By Donna Krache, CNN

(CNN) The numbers, the costs, the effects are astounding.
According to the College Board, 857 students drop out of high school every hour of every school day.
    But that’s only one statistic.  Here are some other numbers that drive home the impact of the high school dropout problem in the U.S.
    Dropout rates
    About 1 in 4 high school students does not graduate from high school with his or her class.
    Nearly 4 in 10 minority students do not graduate with their class.
    Employment
    Among adults over 25 without a high school diploma in 2011: 14.1% unemployment rate
    With a high school diploma: 9.4% unemployment rate
    Earnings
    Median earnings for full time workers age 25 and older who did not have a high school diploma in 2008: $24,300
    With a high school diploma: $33, 800
    Economic Impact
    What if half of the 1.3 million dropouts from  the Class of 2010 had graduated from high school?
    $5.3 billion in increased earnings
    $4.2 billion in increased spending
    $6.7 billion in increased Gross National Product (GDP)
    $499 million in increased state tax revenue
    Taxes and government spending
    Turning just one student from dropout to graduate =  more than $200,000 in higher tax revenues and lower government expenditures over his or her lifetime.
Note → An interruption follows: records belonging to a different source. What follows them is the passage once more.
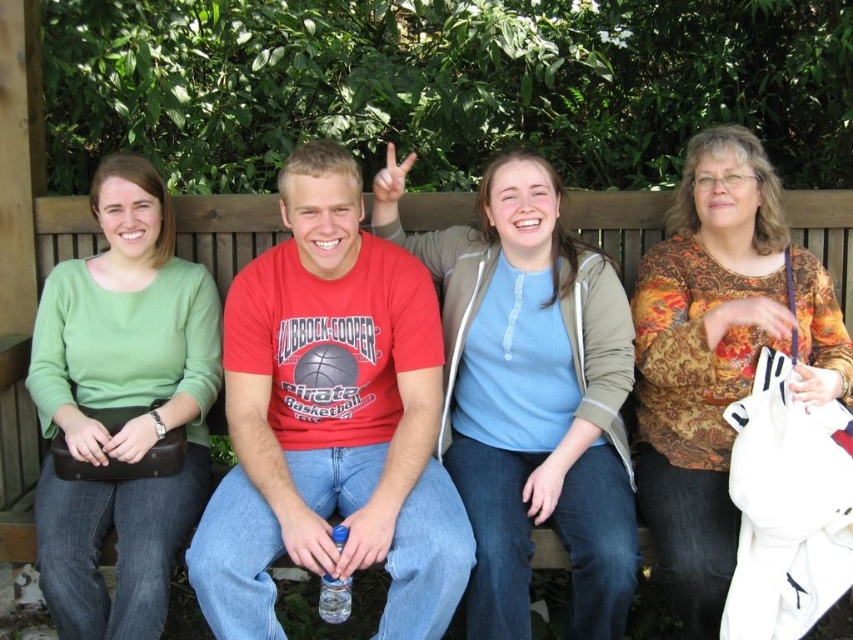 Question: Does red cotton t-shirt at center have a greater width compared to floral-patterned blouse at right?

Choices:
 (A) no
 (B) yes

Answer: (B)

Question: Does green matte sweater at left have a larger size compared to floral-patterned blouse at right?

Choices:
 (A) no
 (B) yes

Answer: (A)

Question: Does red cotton t-shirt at center appear on the right side of light blue sweater at center?

Choices:
 (A) yes
 (B) no

Answer: (B)

Question: Which is nearer to the red cotton t-shirt at center?

Choices:
 (A) light blue sweater at center
 (B) floral-patterned blouse at right
 (C) green matte sweater at left

Answer: (A)

Question: Which object is the closest to the green matte sweater at left?

Choices:
 (A) floral-patterned blouse at right
 (B) light blue sweater at center
 (C) red cotton t-shirt at center

Answer: (C)

Question: Among these points, which one is nearest to the camera?

Choices:
 (A) (392, 250)
 (B) (32, 346)
 (C) (708, 369)

Answer: (C) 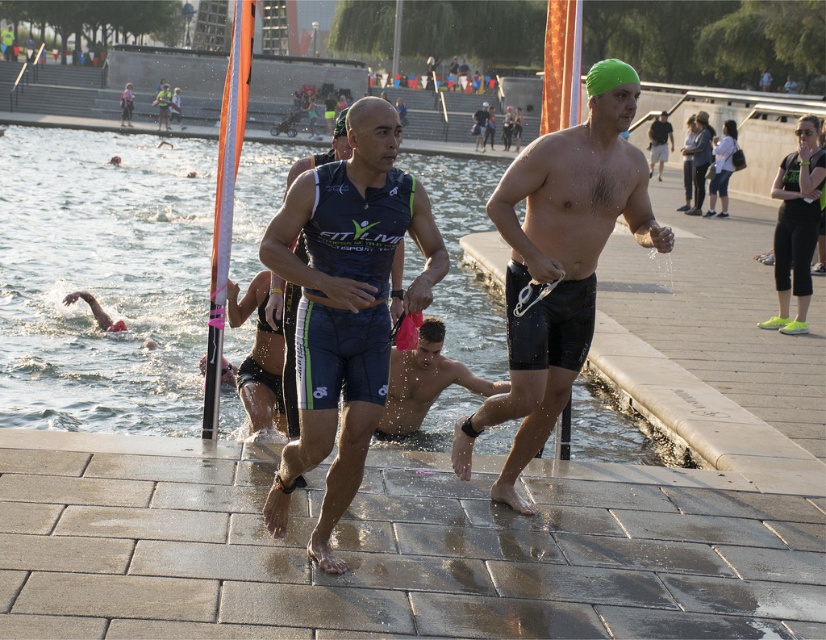 Question: Is blue athletic suit at center to the right of neon green athletic shoe at right from the viewer's perspective?

Choices:
 (A) no
 (B) yes

Answer: (A)

Question: Among these points, which one is nearest to the camera?

Choices:
 (A) (418, 211)
 (B) (615, 74)
 (C) (430, 376)

Answer: (A)

Question: Which object is the closest to the green matte swim cap at upper right?

Choices:
 (A) shiny wet skin at center
 (B) green swim cap at center

Answer: (B)

Question: Which object is closer to the camera taking this photo?

Choices:
 (A) green swim cap at center
 (B) shiny wet skin at center
 (C) blue athletic suit at center

Answer: (C)

Question: Is green swim cap at center above green matte swim cap at upper right?

Choices:
 (A) no
 (B) yes

Answer: (A)

Question: Can you confirm if green swim cap at center is positioned below neon green athletic shoe at right?

Choices:
 (A) yes
 (B) no

Answer: (A)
    Graduating half of one class of dropouts =  taxpayer savings of $45 billion in that year.
    Poverty and crime
    Dropouts make up nearly half the heads of households on welfare.
    High school dropouts commit about 75 percent of crimes in the U.S.
    Why they drop out
    Nearly half of students who drop out do it because they say their classes “aren’t interesting.”
    43% say they quit because they had too many absences and felt they couldn’t catch up.
    38% say they had “too much freedom and not enough rules.”
    35% quit because they were failing.
      How to fix the problem?
      81% of students who dropped out said they would like to see schools offer “real world” learning opportunities.